In her trademark style, Clarke draws the audience in by making them part of the sound effects, from songs to wind chimes, to rain sticks, to seed-pods.
“When they’re actively involved, they’re more likely to remember the story and song,” Clarke said.
Clarke often jazzes up the stories with a treasure trove of instruments that include a shofar – a ram’s horn used in Jewish ceremonies – and the didgeridoo, a wind instrument developed by indigenous Australians.
“I have instruments that (the audience) would never have the opportunity to play otherwise,” she said.
“We make one big old band, and we have a great time.”
Instead of staying put in the front of the room, Clarke makes a point of walking out into the audience as she tells her stories.
“Because I’m trying to make an impact. I want to look into their eyes; I want them to see into mine,” she said. “I want to see if they’re sitting on the edge of their seats, waiting for the next word.”
Clarke said she realizes that by sheer logic of statistics, chances are that in a full auditorium, some of the children are dealing with serious problems.
“I look out there and say, ‘OK, somebody out there is needing something,’ ” she said.
Clarke recalled one particular impact – a child with special needs, who seemed to soak up the story she was telling.
“During the show, he was laughing and carrying on.”
Afterward, Clarke received a note from the child’s parent, which, she said, read, “‘I just want you to know it was so good to hear him gut-laughing during the show.’ ”
Then there was the child who raced up to her after a show.
“(He) said, ‘You know, I was really, really having a bad day, and that just made me laugh.’ ”
While she avoids outright moralizing, Clarke said she often picks stories with an inherent message. During the holiday season, for example, she’s pulled out stories that counter the long, expensive wish lists that children are often encouraged to make.
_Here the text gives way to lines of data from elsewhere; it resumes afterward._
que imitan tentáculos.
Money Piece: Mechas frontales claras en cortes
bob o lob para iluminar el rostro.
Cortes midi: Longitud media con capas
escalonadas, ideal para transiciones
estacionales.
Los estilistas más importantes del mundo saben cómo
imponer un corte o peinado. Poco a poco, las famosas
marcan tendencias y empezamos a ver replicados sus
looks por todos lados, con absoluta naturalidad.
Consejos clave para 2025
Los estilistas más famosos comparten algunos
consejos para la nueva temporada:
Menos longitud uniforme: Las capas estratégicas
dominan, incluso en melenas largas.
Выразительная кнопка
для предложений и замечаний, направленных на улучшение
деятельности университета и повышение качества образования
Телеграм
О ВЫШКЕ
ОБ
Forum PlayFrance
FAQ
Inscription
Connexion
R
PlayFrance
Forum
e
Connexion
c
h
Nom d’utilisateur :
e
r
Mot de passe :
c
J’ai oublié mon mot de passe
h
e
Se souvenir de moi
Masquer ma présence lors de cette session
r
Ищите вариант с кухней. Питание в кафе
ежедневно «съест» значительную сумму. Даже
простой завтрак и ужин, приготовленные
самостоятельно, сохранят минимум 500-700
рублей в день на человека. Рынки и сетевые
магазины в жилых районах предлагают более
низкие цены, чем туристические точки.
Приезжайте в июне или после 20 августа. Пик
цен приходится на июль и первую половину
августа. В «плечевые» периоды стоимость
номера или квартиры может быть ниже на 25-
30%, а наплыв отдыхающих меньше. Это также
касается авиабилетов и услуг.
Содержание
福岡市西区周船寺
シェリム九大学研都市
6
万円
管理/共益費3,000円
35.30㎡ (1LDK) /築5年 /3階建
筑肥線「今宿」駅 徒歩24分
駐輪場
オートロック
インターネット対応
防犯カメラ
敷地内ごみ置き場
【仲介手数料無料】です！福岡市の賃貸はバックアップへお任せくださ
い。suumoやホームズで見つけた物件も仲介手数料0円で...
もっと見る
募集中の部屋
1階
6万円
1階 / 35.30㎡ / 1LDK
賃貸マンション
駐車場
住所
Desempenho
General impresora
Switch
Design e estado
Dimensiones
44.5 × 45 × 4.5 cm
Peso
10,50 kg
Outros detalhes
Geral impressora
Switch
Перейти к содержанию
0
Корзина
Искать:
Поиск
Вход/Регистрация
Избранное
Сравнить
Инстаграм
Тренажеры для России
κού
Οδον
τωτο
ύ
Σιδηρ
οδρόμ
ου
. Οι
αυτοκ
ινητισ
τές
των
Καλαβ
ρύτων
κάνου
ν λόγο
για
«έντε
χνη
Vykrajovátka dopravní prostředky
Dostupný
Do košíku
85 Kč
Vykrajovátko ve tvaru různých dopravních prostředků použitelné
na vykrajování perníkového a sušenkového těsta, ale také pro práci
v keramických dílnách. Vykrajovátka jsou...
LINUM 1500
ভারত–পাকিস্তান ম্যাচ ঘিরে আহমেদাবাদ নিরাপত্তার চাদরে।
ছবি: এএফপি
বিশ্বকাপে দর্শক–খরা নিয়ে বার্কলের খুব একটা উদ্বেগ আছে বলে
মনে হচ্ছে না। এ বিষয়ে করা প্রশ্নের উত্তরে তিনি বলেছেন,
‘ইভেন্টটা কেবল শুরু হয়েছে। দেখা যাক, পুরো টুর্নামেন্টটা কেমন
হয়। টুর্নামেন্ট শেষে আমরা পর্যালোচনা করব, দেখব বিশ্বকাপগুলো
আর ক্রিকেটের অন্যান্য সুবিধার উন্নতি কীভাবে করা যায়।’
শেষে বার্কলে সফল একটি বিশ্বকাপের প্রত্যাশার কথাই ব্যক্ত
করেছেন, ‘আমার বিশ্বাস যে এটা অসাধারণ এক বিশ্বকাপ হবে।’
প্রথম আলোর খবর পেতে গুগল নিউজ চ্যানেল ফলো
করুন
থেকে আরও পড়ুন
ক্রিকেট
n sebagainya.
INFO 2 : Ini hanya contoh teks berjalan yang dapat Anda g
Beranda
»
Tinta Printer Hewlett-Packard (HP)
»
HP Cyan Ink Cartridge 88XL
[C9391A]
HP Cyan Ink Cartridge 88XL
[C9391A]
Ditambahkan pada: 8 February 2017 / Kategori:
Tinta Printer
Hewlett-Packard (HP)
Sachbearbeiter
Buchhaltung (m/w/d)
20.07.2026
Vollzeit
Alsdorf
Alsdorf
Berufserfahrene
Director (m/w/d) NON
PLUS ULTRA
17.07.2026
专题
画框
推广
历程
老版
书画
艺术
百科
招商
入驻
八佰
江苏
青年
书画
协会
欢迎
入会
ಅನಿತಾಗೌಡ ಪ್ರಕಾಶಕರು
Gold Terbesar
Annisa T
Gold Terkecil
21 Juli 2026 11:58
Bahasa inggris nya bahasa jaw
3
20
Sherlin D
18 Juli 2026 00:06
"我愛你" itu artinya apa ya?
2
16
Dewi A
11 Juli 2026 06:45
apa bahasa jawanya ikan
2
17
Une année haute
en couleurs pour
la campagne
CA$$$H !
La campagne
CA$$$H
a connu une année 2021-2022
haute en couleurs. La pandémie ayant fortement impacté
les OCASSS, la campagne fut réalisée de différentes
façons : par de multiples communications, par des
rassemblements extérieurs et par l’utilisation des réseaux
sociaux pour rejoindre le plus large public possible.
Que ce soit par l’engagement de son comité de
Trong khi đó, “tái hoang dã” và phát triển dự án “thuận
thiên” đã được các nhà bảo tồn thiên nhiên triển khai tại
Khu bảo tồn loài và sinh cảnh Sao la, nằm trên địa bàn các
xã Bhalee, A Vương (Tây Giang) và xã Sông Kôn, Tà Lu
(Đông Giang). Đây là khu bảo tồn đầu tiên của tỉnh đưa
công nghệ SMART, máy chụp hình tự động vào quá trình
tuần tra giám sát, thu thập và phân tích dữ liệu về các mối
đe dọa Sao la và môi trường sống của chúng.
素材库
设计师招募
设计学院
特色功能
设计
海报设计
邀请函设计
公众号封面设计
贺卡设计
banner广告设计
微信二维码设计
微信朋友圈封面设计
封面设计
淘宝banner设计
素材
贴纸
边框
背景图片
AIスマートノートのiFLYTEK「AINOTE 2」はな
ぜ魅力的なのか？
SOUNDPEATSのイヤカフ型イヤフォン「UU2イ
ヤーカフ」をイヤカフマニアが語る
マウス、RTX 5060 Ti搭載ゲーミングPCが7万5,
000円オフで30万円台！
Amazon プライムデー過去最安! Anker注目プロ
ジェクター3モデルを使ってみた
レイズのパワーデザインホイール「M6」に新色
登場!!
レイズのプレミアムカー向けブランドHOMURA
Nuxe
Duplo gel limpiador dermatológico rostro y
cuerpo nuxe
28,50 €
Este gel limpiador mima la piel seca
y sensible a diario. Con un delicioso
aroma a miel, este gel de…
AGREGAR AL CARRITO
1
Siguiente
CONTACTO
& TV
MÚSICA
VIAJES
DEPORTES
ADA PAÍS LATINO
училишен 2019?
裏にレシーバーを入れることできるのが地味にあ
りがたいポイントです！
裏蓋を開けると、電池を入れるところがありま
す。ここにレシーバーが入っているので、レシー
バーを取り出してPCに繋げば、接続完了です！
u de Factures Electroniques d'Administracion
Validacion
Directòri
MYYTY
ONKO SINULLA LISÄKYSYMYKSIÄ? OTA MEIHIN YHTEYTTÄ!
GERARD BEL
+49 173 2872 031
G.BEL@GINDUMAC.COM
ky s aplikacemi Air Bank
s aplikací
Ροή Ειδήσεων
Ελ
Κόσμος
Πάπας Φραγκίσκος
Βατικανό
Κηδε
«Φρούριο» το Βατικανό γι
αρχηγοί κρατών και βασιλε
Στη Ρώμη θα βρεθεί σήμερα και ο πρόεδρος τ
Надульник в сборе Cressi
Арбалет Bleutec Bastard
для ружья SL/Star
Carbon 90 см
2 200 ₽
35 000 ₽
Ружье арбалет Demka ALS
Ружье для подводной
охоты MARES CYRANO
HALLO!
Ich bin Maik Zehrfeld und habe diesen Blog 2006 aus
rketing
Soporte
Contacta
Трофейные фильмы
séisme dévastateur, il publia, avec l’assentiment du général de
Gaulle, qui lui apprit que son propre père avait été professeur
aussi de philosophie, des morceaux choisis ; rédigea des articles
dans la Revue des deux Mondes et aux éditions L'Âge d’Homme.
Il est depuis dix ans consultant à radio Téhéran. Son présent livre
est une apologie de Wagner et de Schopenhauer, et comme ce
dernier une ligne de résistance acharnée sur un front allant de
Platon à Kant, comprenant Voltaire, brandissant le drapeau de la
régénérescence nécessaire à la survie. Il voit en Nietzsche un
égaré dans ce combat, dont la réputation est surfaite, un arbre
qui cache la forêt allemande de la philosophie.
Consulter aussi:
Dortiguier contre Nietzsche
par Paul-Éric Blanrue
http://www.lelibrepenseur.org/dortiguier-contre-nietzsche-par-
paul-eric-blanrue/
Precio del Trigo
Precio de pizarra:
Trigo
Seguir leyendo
“Without me even saying, ‘Let’s rethink that,’ I tell them a story – a story about not always begging for everything you want. … I just allow the story to speak for itself.”
Clarke described how she sees her storytelling as a natural companion to her farm, where she raises animals, vegetables and herbs. She makes her own soaps and cans fruits and vegetables – traditional practices she links directly to story-telling.
“That’s the history of our nation,” Clarke said. “Storytelling used to be… passed down generation to generation, just like we used to pass down knowledge of canning or soap-making.”
Still, she keeps the passed-down stories fresh by tweaking details or changing the emphases, each time.
“I want to look just as excited the 100th time I tell it as the very first time I tell it.”